The problem: Everything from the line containing "Google Cloud 定價" through the end of the entries should be transcribed exactly. Leave out all other lines.

Dataset records:
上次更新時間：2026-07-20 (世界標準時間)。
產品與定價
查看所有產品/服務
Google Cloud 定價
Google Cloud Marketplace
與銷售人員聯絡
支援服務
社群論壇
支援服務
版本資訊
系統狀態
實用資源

Your solution:
Google Cloud 定價
Google Cloud Marketplace
與銷售人員聯絡
支援服務
社群論壇
支援服務
版本資訊
系統狀態
實用資源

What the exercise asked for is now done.